What are my rights concerning meals in my nursing home?

All nursing homes must meet the following dietary requirements:

  • Your meals must meet recommended dietary allowances for persons of your age and sex;
  • At least three meals shall be served daily, at a regular time, with not more than a 14-hour span between a substantial evening meal and breakfast;
  • Menus for the current week shall be posted in the dining room or other public place;
  • Hot foods shall be served hot and cold foods served cold;
  • Meals shall be served in an appetizing and sanitary manner;
  • Supplemental fluids and special nourishments should be provided if ordered by the physician;
  • The facility must provide each resident with sufficient fluid intake to maintain proper hydration and health;
  • Based upon a resident's comprehensive assessment, the facility must ensure that a resident (1) maintains acceptable parameters of nutritional status, such as body weight and protein levels, unless the resident's clinical condition demonstrates that this is not possible; and (2) receives a therapeutic diet where there is a nutritional problem;
  • Nutritious snacks must be offered several times daily;
  • Food should be served cut, ground, chopped, pureed, or in another manner which meets your needs;
  • Medicare and Medicaid certified nursing homes must consider your personal preferences. If you refuse food served, you should be offered a substitute with similar nutritional value.

Who is responsible for my meals?

Your physician is responsible for identifying special dietary needs you may have. The nursing home must have a dietary or food services supervisor in charge of meal preparation who meets state training requirements. If the food services supervisor is not a registered dietician, the supervisor must receive at least eight hours' supervision from a registered dietician.

Can I get a special diet if I need one?

Yes, nursing homes are required to provide special diets, as needed. Your physician will need to prescribe your special diet and give it to the food services supervisor. The food services supervisor may also be able to assist you with arranging a special diet.

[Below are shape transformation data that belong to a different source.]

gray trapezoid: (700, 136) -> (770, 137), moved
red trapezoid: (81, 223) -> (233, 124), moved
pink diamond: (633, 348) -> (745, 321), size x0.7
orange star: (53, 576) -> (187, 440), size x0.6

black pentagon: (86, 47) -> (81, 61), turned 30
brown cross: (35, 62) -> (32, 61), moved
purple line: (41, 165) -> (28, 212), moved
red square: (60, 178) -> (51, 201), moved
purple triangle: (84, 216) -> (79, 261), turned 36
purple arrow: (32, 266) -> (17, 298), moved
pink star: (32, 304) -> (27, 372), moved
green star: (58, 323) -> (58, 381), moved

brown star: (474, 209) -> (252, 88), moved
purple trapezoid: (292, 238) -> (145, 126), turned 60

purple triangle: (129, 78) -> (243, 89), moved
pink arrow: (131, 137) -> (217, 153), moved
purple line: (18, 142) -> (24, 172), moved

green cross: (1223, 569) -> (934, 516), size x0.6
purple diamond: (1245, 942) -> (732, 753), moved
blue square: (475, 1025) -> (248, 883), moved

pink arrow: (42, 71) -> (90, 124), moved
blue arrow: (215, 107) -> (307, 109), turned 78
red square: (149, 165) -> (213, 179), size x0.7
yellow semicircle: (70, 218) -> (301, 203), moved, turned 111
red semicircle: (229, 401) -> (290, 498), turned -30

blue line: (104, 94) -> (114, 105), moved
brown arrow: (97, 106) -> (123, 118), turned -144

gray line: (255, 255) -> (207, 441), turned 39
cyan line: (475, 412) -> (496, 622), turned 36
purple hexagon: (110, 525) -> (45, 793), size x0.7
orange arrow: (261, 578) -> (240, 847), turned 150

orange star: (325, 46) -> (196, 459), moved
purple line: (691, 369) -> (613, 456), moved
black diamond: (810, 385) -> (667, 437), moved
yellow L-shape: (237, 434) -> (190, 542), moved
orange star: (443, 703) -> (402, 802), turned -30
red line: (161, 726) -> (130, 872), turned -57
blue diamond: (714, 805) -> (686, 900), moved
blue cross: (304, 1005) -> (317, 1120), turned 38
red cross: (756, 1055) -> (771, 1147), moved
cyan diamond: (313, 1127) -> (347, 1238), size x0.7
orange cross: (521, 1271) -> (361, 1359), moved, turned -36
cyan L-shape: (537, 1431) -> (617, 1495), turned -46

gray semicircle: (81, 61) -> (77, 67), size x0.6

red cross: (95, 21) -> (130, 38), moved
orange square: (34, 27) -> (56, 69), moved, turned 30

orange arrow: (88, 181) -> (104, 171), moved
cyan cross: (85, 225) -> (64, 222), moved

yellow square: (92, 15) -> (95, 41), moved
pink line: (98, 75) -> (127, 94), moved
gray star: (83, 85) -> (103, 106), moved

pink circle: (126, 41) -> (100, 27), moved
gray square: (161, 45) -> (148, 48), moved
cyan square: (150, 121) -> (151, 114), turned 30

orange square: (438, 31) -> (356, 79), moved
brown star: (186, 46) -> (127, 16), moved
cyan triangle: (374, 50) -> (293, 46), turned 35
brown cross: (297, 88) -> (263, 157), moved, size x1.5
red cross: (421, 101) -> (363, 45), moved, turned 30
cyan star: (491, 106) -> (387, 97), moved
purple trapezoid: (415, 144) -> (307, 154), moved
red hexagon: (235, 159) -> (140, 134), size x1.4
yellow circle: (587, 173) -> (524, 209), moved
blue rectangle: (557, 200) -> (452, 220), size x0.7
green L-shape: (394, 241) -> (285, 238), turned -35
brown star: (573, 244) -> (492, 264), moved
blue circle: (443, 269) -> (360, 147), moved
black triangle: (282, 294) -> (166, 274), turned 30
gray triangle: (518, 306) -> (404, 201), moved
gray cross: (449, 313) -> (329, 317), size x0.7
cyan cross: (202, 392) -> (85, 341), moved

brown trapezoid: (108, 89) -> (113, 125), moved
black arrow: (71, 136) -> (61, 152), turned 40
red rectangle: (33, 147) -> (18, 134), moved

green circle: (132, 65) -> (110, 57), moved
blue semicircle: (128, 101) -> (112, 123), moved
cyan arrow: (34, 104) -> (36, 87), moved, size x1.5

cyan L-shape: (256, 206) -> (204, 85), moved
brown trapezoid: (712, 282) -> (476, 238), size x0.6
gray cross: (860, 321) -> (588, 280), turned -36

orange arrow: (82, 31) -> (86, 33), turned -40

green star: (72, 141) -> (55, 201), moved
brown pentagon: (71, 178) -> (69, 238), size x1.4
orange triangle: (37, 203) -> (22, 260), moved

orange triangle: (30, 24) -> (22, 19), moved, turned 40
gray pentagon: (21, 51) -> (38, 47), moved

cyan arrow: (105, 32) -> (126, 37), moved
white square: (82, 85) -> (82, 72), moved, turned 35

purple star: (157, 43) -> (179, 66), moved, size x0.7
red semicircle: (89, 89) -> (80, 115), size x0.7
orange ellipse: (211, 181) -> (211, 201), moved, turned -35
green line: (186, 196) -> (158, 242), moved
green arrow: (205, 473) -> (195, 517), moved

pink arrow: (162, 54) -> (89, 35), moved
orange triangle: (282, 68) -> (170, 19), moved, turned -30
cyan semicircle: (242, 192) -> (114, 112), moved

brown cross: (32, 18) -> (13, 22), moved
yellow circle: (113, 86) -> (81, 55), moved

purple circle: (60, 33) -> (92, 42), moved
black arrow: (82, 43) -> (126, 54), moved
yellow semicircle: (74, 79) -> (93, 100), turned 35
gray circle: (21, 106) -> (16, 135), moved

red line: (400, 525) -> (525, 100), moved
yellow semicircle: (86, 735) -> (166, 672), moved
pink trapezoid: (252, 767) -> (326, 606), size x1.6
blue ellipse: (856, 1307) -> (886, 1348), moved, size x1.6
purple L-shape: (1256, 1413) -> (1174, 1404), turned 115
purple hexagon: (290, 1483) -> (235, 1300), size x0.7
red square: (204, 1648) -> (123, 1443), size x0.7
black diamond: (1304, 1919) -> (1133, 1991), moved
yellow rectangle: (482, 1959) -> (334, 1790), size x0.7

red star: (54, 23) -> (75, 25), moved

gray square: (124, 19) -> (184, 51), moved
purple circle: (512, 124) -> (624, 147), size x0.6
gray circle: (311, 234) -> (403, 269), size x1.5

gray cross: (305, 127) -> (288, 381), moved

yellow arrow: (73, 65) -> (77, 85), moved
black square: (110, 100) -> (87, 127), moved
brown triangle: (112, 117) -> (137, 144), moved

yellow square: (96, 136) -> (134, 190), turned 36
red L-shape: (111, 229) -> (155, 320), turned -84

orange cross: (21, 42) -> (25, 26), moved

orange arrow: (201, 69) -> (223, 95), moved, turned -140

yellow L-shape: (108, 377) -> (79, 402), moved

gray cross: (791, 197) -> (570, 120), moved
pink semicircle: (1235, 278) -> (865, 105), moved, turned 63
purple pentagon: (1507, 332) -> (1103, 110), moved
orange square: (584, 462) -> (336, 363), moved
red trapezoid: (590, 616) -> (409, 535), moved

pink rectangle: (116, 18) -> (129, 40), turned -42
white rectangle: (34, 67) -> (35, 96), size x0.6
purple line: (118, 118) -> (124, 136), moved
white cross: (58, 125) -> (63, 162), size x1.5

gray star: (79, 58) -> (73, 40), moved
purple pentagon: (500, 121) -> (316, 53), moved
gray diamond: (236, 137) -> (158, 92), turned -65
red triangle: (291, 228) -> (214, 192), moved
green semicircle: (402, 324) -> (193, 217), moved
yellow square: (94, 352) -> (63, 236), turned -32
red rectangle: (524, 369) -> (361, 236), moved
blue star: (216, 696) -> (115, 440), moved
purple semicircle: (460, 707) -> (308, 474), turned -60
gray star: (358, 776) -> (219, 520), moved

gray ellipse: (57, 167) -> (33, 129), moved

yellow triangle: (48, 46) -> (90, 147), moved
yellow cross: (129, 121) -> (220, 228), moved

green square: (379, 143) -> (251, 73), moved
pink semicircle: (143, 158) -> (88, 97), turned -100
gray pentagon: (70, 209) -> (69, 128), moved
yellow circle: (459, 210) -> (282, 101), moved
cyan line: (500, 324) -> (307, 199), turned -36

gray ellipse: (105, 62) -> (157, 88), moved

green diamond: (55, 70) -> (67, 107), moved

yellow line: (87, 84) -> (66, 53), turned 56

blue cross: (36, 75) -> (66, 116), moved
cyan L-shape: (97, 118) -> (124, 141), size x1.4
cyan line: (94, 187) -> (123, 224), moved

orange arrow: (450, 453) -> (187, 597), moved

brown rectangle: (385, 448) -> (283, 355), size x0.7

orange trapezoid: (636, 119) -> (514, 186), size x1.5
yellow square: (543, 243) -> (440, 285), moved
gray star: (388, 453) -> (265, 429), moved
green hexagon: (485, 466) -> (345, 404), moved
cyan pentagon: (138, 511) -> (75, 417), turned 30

What if I need help with feeding?

Nursing homes are required to assist you if you need help being fed. This assistance should be provided at the time meals are served so that hot food is still hot and cold food is still cold. The nursing home should ensure that you eat a sufficient amount of food to meet your nutritional needs. If you can feed yourself but need supervision, adequate supervision should be provided regardless of whether you eat in the dining room or your own room.

If I have problems with my meals, what should I do?

Food complaints are among the most common complaints in nursing homes. Good nutritional and fluid intake are very important to the elderly and those with illnesses. If you have concerns regarding the food, meal service or special dietary concerns, bring them to the attention of the Food Services Supervisor and, if necessary, the administrator of your home.

Many times, the Resident and/or Family Councils have taken food and nutrition issues to the home's administrative staff members. Their actions have been instrumental in the improvement of the quality of the food service.

What can you do if these discussions do not resolve your concerns?

The Long Term Care Ombudsman (LTCO) may be able to help you or you may wish to file a formal complaint with the Office of Regulatory Services. However, most food concerns are not easily resolved by contacting regulatory agencies. Another approach, which may be more effective, is to address these concerns through the home's residents' council or family council, if they exist. Working with other residents or family members may help you show that problems are not isolated and attract more attention to your suggestions. If you need to file a formal complaint, the fact that your concerns are shared by other persons may help gain needed enforcement action.